LoRA (Hu et al., 2021) exploits the fact that weight updates during fine-tuning are usually low-rank. Instead of updating billions of base-model parameters, you add two small matrices A and B (rank 8-64) whose product approximates the update. Base model stays frozen; only A and B train.
Result: an adapter that's < 1% the size of the base model, trainable on a single consumer GPU, swappable at inference time. You can host one base model and dozens of LoRAs for different tasks. QLoRA combines LoRA with 4-bit quantization for even smaller memory footprint.
Example Prompt
# Hugging Face + PEFT: train a LoRA adapter
from peft import LoraConfig, get_peft_model
lora_cfg = LoraConfig(
r=16, # rank
lora_alpha=32,
target_modules=["q_proj", "v_proj"],
lora_dropout=0.05,
)
model = get_peft_model(base_model, lora_cfg)

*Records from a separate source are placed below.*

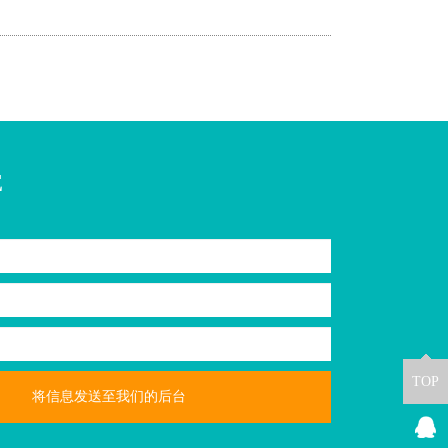
E
TOP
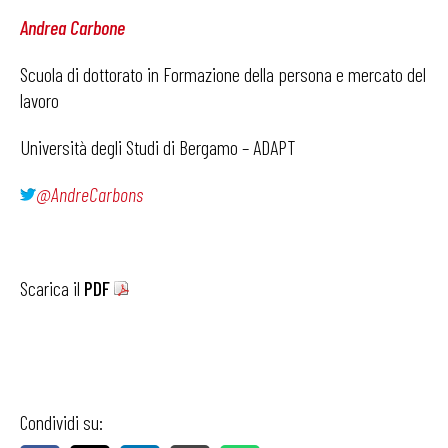
Andrea Carbone
Scuola di dottorato in Formazione della persona e mercato del
lavoro
Università degli Studi di Bergamo – ADAPT
@AndreCarbons
Scarica il
PDF
Condividi su:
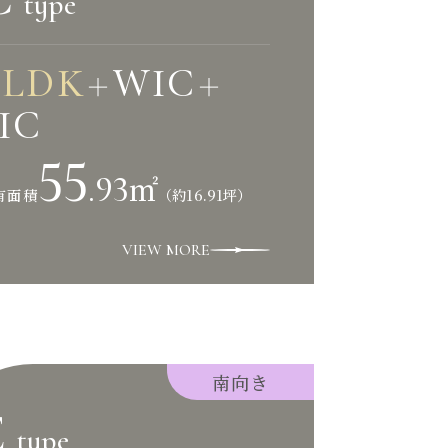
type
2
LDK
WIC
＋
＋
IC
55
.93
㎡
（約16.91坪）
有面積
VIEW MORE
南向き
E
type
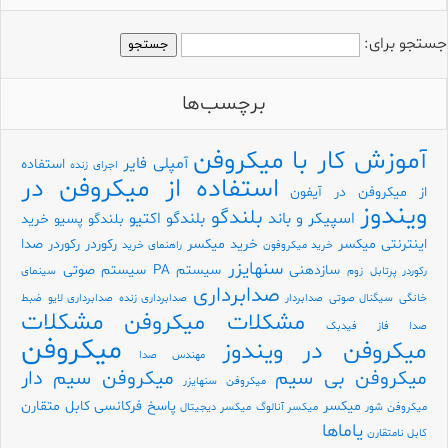
جستجو برای:
برچسب‌ها
آموزش کار با میکروفن
آمپلی فایر
استفاده
اجرای زنده
استفاده از میکروفن در
از میکروفن در آیفون
ویندوز
بلندگو
اسپیکر و باند
بلندگو اکتیو
بلندگو پسیو
خرید
اینترنتی میکسر
خرید میکسر
رکوردر
رکوردر صدا
خرید میکروفون
راهنمای خرید
سنهایزر
سازدهنی
سیستم PA
سیستم صوتی
رکوردر پرتابل
زوم
سینمای
صدابرداری
خانگی
سیگنال صوتی
صدابردار
صدابرداری زنده
صدابرداری لایو
ضبط
مشکلات
مشکلات میکروفن
صدا
فاز
فیدبک
میکروفن
میکروفن در ویندوز
مهندس صدا
میکروفن بی سیم
میکروفن سیم دار
میکروفن سنهایزر
میکسر
پاسخ فرکانسی
کابل متقارن
میکروفن شور
میکسر آنالوگ
میکسر دیجیتال
یاماها
کابل نامتقارن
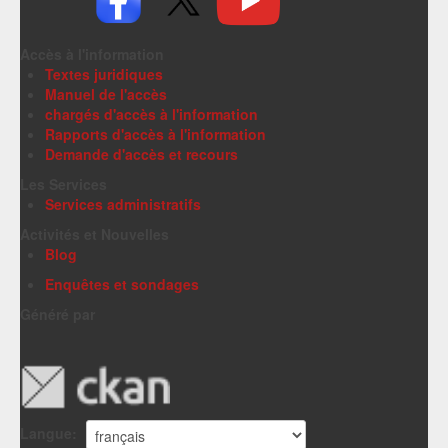
Accès à l'information
Textes juridiques
Manuel de l'accès
chargés d'accès à l'information
Rapports d'accès à l'information
Demande d'accès et recours
Les Services
Services administratifs
Activités et Nouvelles
Blog
Enquêtes et sondages
Généré par
Langue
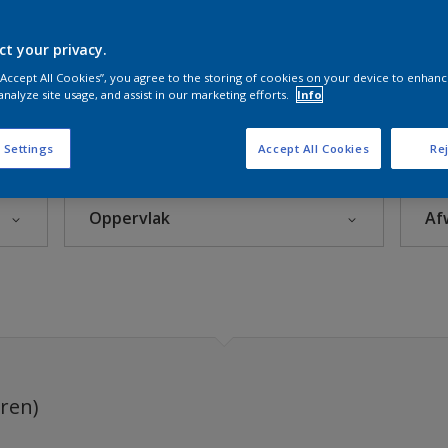
 Kleuren
ct your privacy.
 “Accept All Cookies”, you agree to the storing of cookies on your device to enhanc
analyze site usage, and assist in our marketing efforts.
Info
eke Kleuren
 Settings
Accept All Cookies
Rej
Oppervlak
Af
leuren
Beton
rijzen
Hout
itten
Kunststof
org
Metaal
uren)
Steenachtig
ctie kleuren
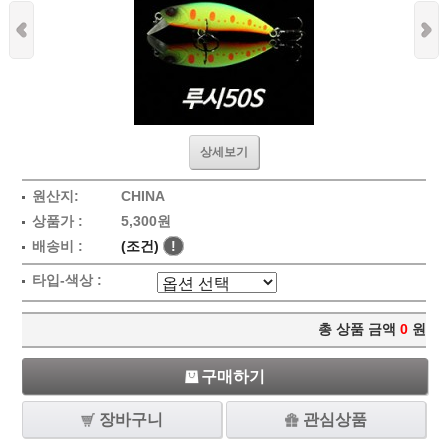
상세보기
원산지:
CHINA
상품가 :
5,300원
배송비 :
(조건)
!
타입-색상 :
총 상품 금액
0
원
구매하기
장바구니
관심상품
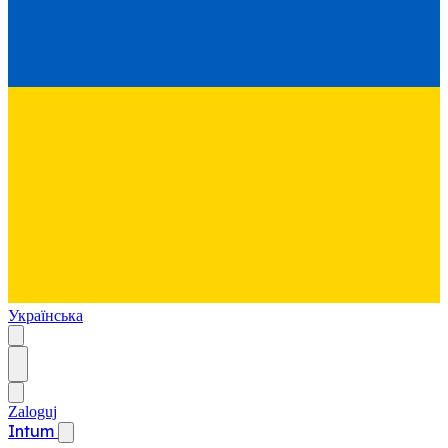
Українська
Zaloguj
Intum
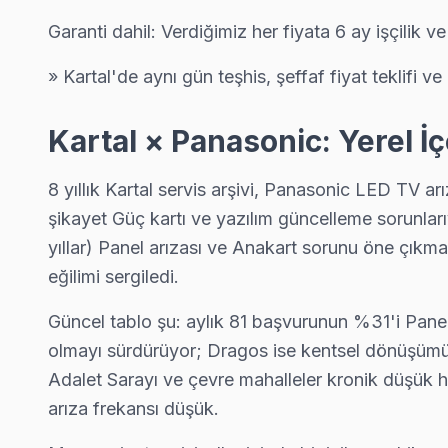
Uğur Mumcu Panasonic Servis
Garanti dahil: Verdiğimiz her fiyata 6 ay işçilik v
Panasonic TV Uğur Mumcu'de internet bağlantısı sorunuyla ge
» Kartal'de aynı gün teşhis, şeffaf fiyat teklifi ve 
Uğur Mumcu Panasonic Açılmıyor Arıza →
Yakacık Çarşı Panasonic Servis
Kartal × Panasonic: Yerel İ
Panasonic TV'de T-Con kart arızası Yakacık Çarşı mahallesinde
Yakacık Çarşı Panasonic Açılmıyor Arıza →
8 yıllık Kartal servis arşivi, Panasonic LED TV a
şikayet Güç kartı ve yazılım güncelleme sorunlar
Yakacık Yeni Panasonic Servis
yıllar) Panel arızası ve Anakart sorunu öne çıkmay
Yakacık Yeni sakinlerine özel: Panasonic TV tamirinde parça de
eğilimi sergiledi.
Yakacık Yeni Panasonic Anakart Tamiri →
Güncel tablo şu: aylık 81 başvurunun %31'i Panel 
Yalı Panasonic Servis
olmayı sürdürüyor; Dragos ise kentsel dönüşümün g
Panasonic marka TV'niz Yalı'de çalışmıyorsa teknik ekibimizi 
Adalet Sarayı ve çevre mahalleler kronik düşük h
Kartal Panasonic Servis →
arıza frekansı düşük.
Yukarı Panasonic Servis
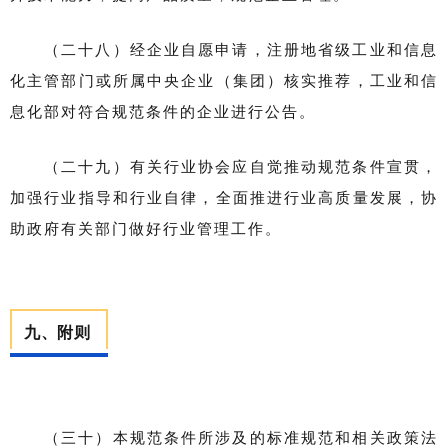
（二十八）经企业自愿申请，注册地省级工业和信息
化主管部门或所属中央企业（集团）核实推荐，工业和信
息化部对符合规范条件的企业进行公告。
（二十九）有关行业协会应自觉推动规范条件宣贯，
加强行业指导和行业自律，全面推进行业高质量发展，协
助政府有关部门做好行业管理工作。
九、附则
（三十）本规范条件所涉及的标准规范和相关政策法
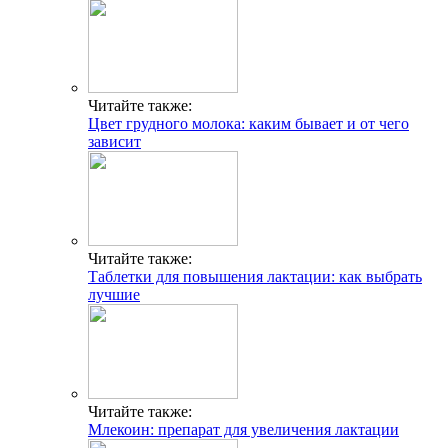
Читайте также:
Цвет грудного молока: каким бывает и от чего
зависит
Читайте также:
Таблетки для повышения лактации: как выбрать
лучшие
Читайте также:
Млекоин: препарат для увеличения лактации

# Only LoRA params train. Base model stays frozen.
model.print_trainable_parameters()
# "trainable params: 8M || all params: 7B || trainable%: 0.11%"When to use it
- Fine-tuning an open-weight model on consumer GPUs
- Hosting many task-specific variants off one base (cheap multi-tenancy)
- Experimenting with fine-tuning before committing to full training
When NOT to use it
- Using a closed-weight model -- you can't LoRA what you can't access
- The task needs representations the base model fundamentally lacks (full fine-tuning or a different base)